The answer to the headline just might apply to the broader ‘what is going on in the stock markets?’ Ditto for the gold prices and bitcoin and so on. Trying to make sense of any asset price is more than tricky business these days. Nothing seems to make sense. The velocity of price movements is unprecedented at times. Things will likely become more normalized in the near future. Hopefully this post helps to frame what the heck is going on with Canadian bonds?
I understand how bonds are supposed to work. I’ll admit I often (recently) don’t understand how they work.
Mostly, the issues are largely due to margin calls, traders, a lack of liquidity in underlying bonds and future expectations. Of course the risk of the various bonds is factored in. Bonds are priced. They do not trade in robotic fashion based on yields and changes in yields or bank of Canada rate setting.
Margin calls.
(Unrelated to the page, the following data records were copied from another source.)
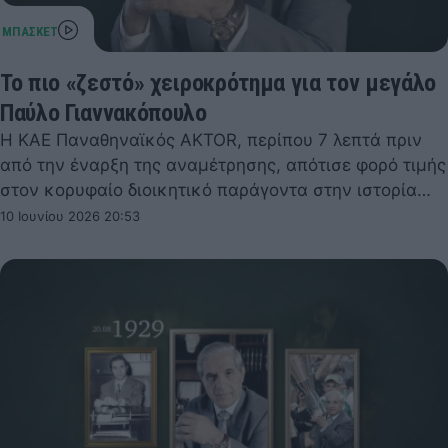
Το πιο «ζεστό» χειροκρότημα για τον μεγάλο
Παύλο Γιαννακόπουλο
Η ΚΑΕ Παναθηναϊκός AKTOR, περίπου 7 λεπτά πριν
από την έναρξη της αναμέτρησης, απότισε φορό τιμής
στον κορυφαίο διοικητικό παράγοντα στην ιστορία…
10 Ιουνίου 2026 20:53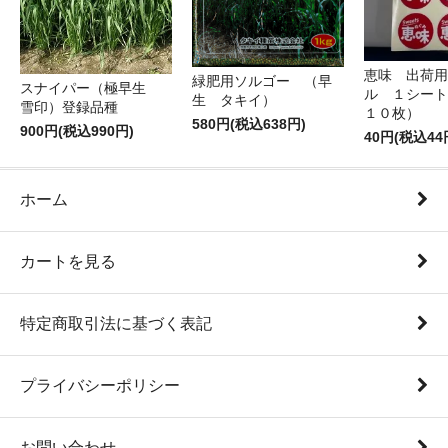
恵味 出荷用
緑肥用ソルゴー （早
スナイパー（極早生
ル １シート
生 タキイ）
雪印）登録品種
１０枚）
580円(税込638円)
900円(税込990円)
40円(税込44
ホーム
カートを見る
特定商取引法に基づく表記
プライバシーポリシー
お問い合わせ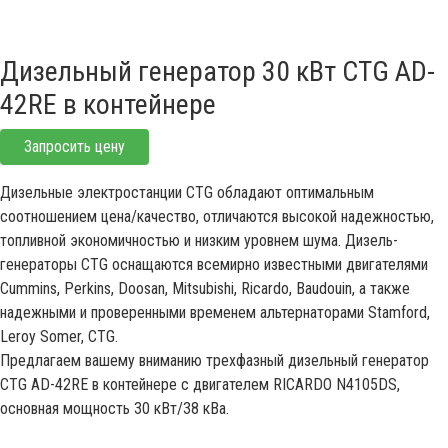
Дизельный генератор 30 кВт CTG AD-
42RE в контейнере
Запросить цену
Дизельные электростанции CTG обладают оптимальным
соотношением цена/качество, отличаются высокой надежностью,
топливной экономичностью и низким уровнем шума. Дизель-
генераторы CTG оснащаются всемирно известными двигателями
Cummins, Perkins, Doosan, Mitsubishi, Ricardo, Baudouin, а также
надежными и проверенными временем альтернаторами Stamford,
Leroy Somer, CTG.
Предлагаем вашему вниманию трехфазный дизельный генератор
CTG AD-42RE в контейнере с двигателем RICARDO N4105DS,
основная мощность 30 кВт/38 кВа.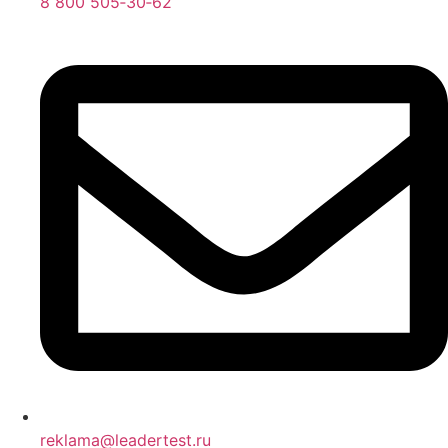
8 800 505‑30‑62
reklama@leadertest.ru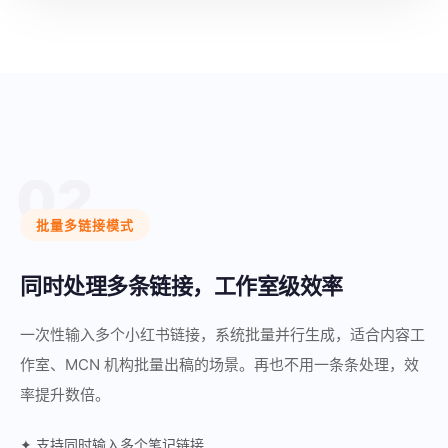
02
批量多链接模式
同时处理多条链接，工作室级效率
一次性输入多个小红书链接，系统批量并行生成，适合内容工
作室、MCN 机构批量出稿的场景。再也不用一条条处理，效
率提升数倍。
✦ 支持同时输入多个笔记链接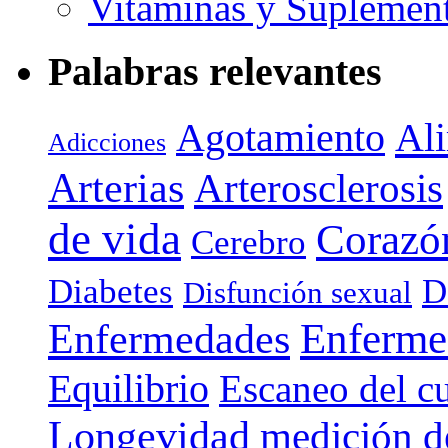
Vitaminas y Suplemen
Palabras relevantes
Agotamiento
Al
Adicciones
Arterias
Arterosclerosis
de vida
Corazó
Cerebro
Diabetes
D
Disfunción sexual
Enferme
Enfermedades
Equilibrio
Escaneo del c
Longevidad
medición de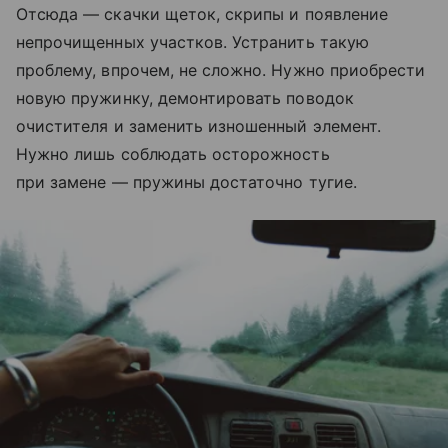
Отсюда — скачки щеток, скрипы и появление
непрочищенных участков. Устранить такую
проблему, впрочем, не сложно. Нужно приобрести
новую пружинку, демонтировать поводок
очистителя и заменить изношенный элемент.
Нужно лишь соблюдать осторожность
при замене — пружины достаточно тугие.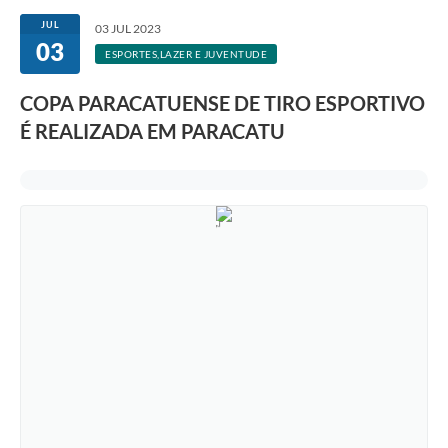
JUL
03 JUL 2023
03
ESPORTES,LAZER E JUVENTUDE
COPA PARACATUENSE DE TIRO ESPORTIVO
É REALIZADA EM PARACATU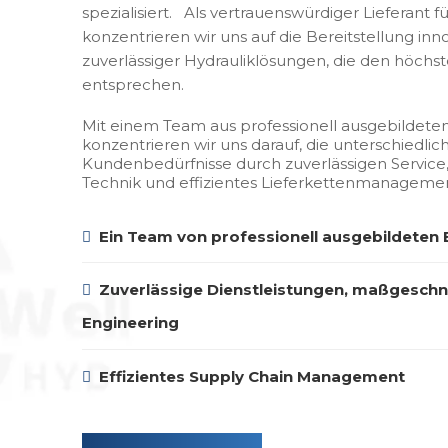
spezialisiert.
Als vertrauenswürdiger Lieferant 
konzentrieren wir uns auf die Bereitstellung inn
zuverlässiger Hydrauliklösungen, die den höchs
entsprechen.
Mit einem Team aus professionell ausgebildete
konzentrieren wir uns darauf, die unterschiedlic
Kundenbedürfnisse durch zuverlässigen Servic
Technik und effizientes Lieferkettenmanagement
Ein Team von professionell ausgebildeten

Zuverlässige Dienstleistungen, maßgeschn

Engineering
Effizientes Supply Chain Management

Borrowed monies.
Mostly what I hear from experts is that margin calls have been forcing the hand of many. It would be very alarming to most investors the extend that borrowed monies plays in the market and the market moves. When assets such as stocks fall in quick order those margins can be at the ‘centre of things’. Ya gotta pay the man. Those ‘investors’ will have to sell most anything that is working well enough to pay up.
They’ll sell bonds, gold, bitcoin, a kidney, their condo. Whatever it takes to scrape together monies. They’ll have to sell some of those stocks too. That has been driving many of the waves of stock market selling and the violent moves to the downside. And again, margin has also put pressure on bonds in recent weeks.
It’s a violent negative feedback loop. Selling for margin calls begets another round of selling for margin calls.
Most of us investors pay the price for how margin distorts the markets. When I wrote the stock markets are ridiculous, I guess that’s what we were talking about. We can apply that ridiculousness to the bond markets at times as well.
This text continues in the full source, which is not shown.